Takeaway: Trust is the currency that allows LLMs to surprise users without backlash.


### 7. **Conclusion**
As large language models (LLMs) become more deeply embedded in our digital and social lives, the quality of human–AI interaction is no longer judged solely on accuracy or efficiency. Increasingly, it is judged by the relational and communicative dynamics of the exchange. This study applied Expectancy Violations Theory (EVT) to examine how users interpret and evaluate unexpected LLM behavior, such as humor, emotionality, blunt refusals, and persona mimicry. Through the analysis of survey data, we found that expectancy violations are not inherently detrimental and, in many cases, they can enhance engagement, perceived competence, and trust.

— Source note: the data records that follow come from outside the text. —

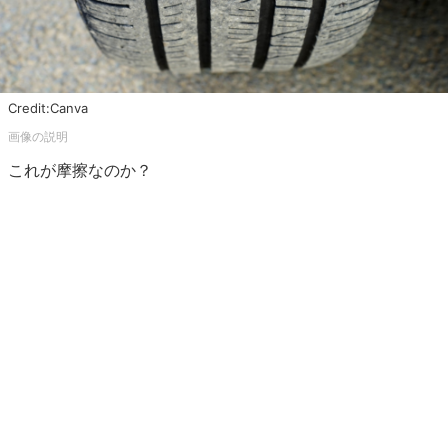
Credit:Canva
これが摩擦なのか？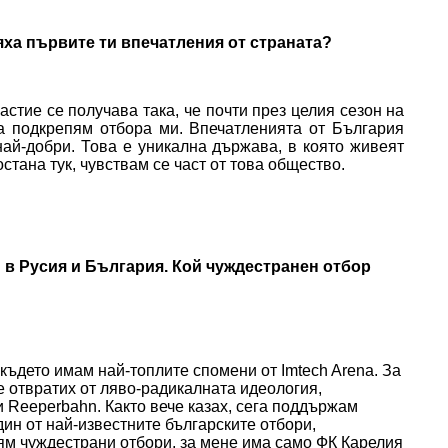
яха първите ти впечатления от страната?
астие се получава така, че почти през целия сезон на
да подкрепям отбора ми. Впечатленията от България
най-добри. Това е уникална държава, в която живеят
стана тук, чувствам се част от това общество.
н в Русия и България. Кой чуждестранен отбор
където имам най-топлите спомени от Imtech Arena. За
се отвратих от ляво-радикалната идеология,
и Reeperbahn. Както вече казах, сега поддържам
ин от най-известните българските отбори,
ям чуждестрани отбори, за мене има само ФК Карелия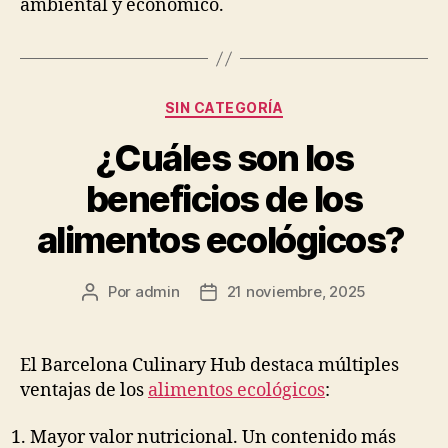
ambiental y económico.
Categorías
SIN CATEGORÍA
¿Cuáles son los
beneficios de los
alimentos ecológicos?
Por
admin
21 noviembre, 2025
Autor
Fecha
de
de
la
la
publicación
publicación
El Barcelona Culinary Hub destaca múltiples
ventajas de los
alimentos ecológicos
:
Mayor valor nutricional. Un contenido más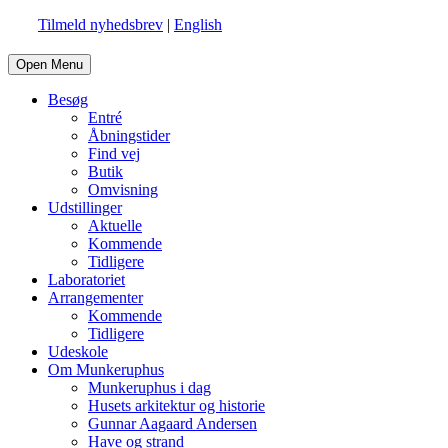
Tilmeld nyhedsbrev
|
English
Open Menu
Besøg
Entré
Åbningstider
Find vej
Butik
Omvisning
Udstillinger
Aktuelle
Kommende
Tidligere
Laboratoriet
Arrangementer
Kommende
Tidligere
Udeskole
Om Munkeruphus
Munkeruphus i dag
Husets arkitektur og historie
Gunnar Aagaard Andersen
Have og strand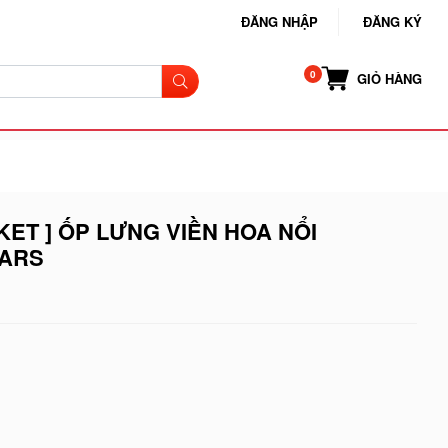
ĐĂNG NHẬP
ĐĂNG KÝ
GIỎ HÀNG
KET ] ỐP LƯNG VIỀN HOA NỔI
MARS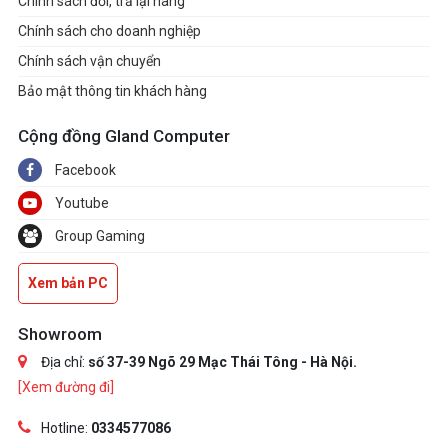
Chính sách đổi, trả lại hàng
Chính sách cho doanh nghiệp
Chính sách vận chuyển
Bảo mật thông tin khách hàng
Cộng đồng Gland Computer
Facebook
Youtube
Group Gaming
Xem bản PC
Showroom
Địa chỉ:
số 37-39 Ngõ 29 Mạc Thái Tông - Hà Nội.
[Xem đường đi]
Hotline:
0334577086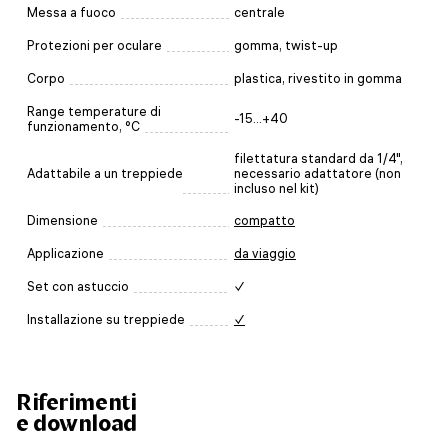
Messa a fuoco
centrale
Protezioni per oculare
gomma, twist-up
Corpo
plastica, rivestito in gomma
Range temperature di
-15...+40
funzionamento, °C
filettatura standard da 1/4",
Adattabile a un treppiede
necessario adattatore (non
incluso nel kit)
Dimensione
compatto
Applicazione
da viaggio
Set con astuccio
✓
Installazione su treppiede
✓
Riferimenti
e download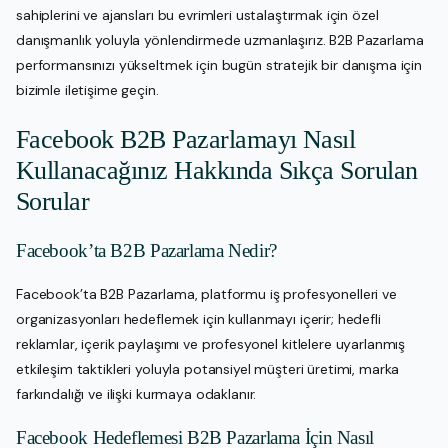
sahiplerini ve ajansları bu evrimleri ustalaştırmak için özel
danışmanlık yoluyla yönlendirmede uzmanlaşırız. B2B Pazarlama
performansınızı yükseltmek için bugün stratejik bir danışma için
bizimle iletişime geçin.
Facebook B2B Pazarlamayı Nasıl
Kullanacağınız Hakkında Sıkça Sorulan
Sorular
Facebook’ta B2B Pazarlama Nedir?
Facebook’ta B2B Pazarlama, platformu iş profesyonelleri ve
organizasyonları hedeflemek için kullanmayı içerir; hedefli
reklamlar, içerik paylaşımı ve profesyonel kitlelere uyarlanmış
etkileşim taktikleri yoluyla potansiyel müşteri üretimi, marka
farkındalığı ve ilişki kurmaya odaklanır.
Facebook Hedeflemesi B2B Pazarlama İçin Nasıl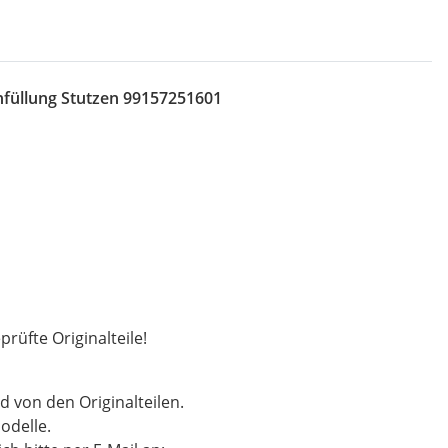
füllung Stutzen 99157251601
rüfte Originalteile!
d von den Originalteilen.
odelle.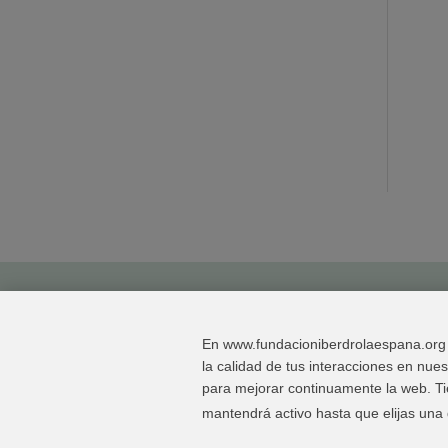
Enlaces de interés
Contacta
Mapa 
En www.fundacioniberdrolaespana.org u
la calidad de tus interacciones en nu
para mejorar continuamente la web. Tie
mantendrá activo hasta que elijas una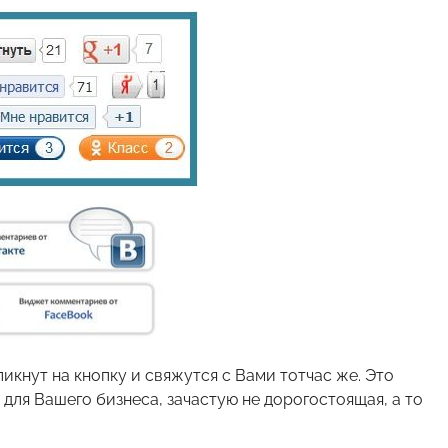
икнут на кнопку и свяжутся с Вами тотчас же. Это
 для Вашего бизнеса, зачастую не дорогостоящая, а то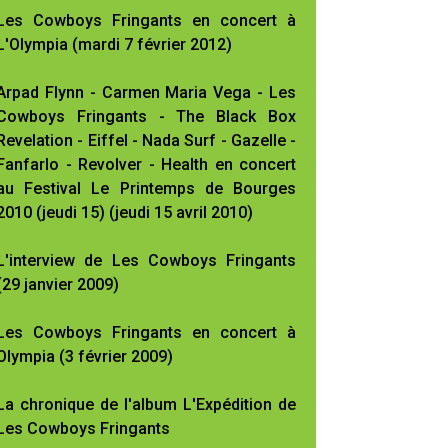
Les Cowboys Fringants en concert à
L'Olympia (mardi 7 février 2012)
Arpad Flynn - Carmen Maria Vega - Les
Cowboys Fringants - The Black Box
Revelation - Eiffel - Nada Surf - Gazelle -
Fanfarlo - Revolver - Health en concert
au Festival Le Printemps de Bourges
2010 (jeudi 15) (jeudi 15 avril 2010)
L'interview de Les Cowboys Fringants
(29 janvier 2009)
Les Cowboys Fringants en concert à
Olympia (3 février 2009)
La chronique de l'album L'Expédition de
Les Cowboys Fringants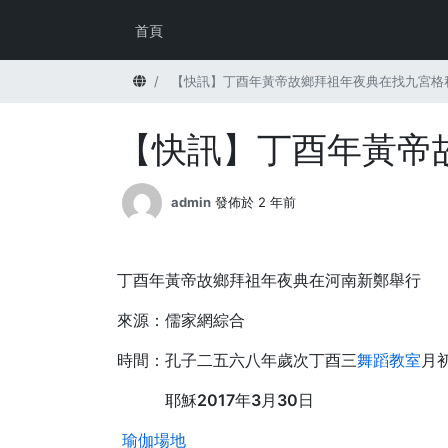
首頁
首頁
【快訊】丁酉年黃帝故鄉拜祖年夜典在找九宮格
【快訊】丁酉年黃帝
admin
發佈於 2 年前
丁酉年黃帝故鄉拜祖年夜典在河南新鄭舉行
來源：儒家網綜合
時間：孔子二五六八年歲次丁酉三
舞蹈教室
月
耶穌2017年3月30日
瑜伽場地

Key findings show that positive violations (e.g., mild humor, empathetic tone) often increased user trust and satisfaction, especially when they aligned with the emotional tone or context of the prompt. Conversely, negative violations (e.g., abrupt refusals or overly confident personalization) frequently diminished trust, particularly when they conflicted with user expectations or norms of politeness. These outcomes are consistent with EVT’s insight that the valence of a violation depends on both its nature and the perceived reward value of the communicator here, the LLM.

From a design perspective, this research underscores the importance of strategic adaptability. LLMs that can modulate tone, explain refusals gracefully, and personalize transparently are more likely to be perceived as trustworthy and intelligent. Furthermore, the study highlights the value of emotional awareness in interface design, suggesting that even simple shifts in wording or delivery can profoundly influence user perception.

As AI continues to take on roles in education, customer service, therapy, and companionship, understanding how to surprise users in ways that build connection rather than erode it will be central to creating systems that are not only powerful, but meaningfully human-like.

In short, the lesson is this: when machines communicate, it’s not just what they say that matters but how unexpectedly and thoughtfully they say it.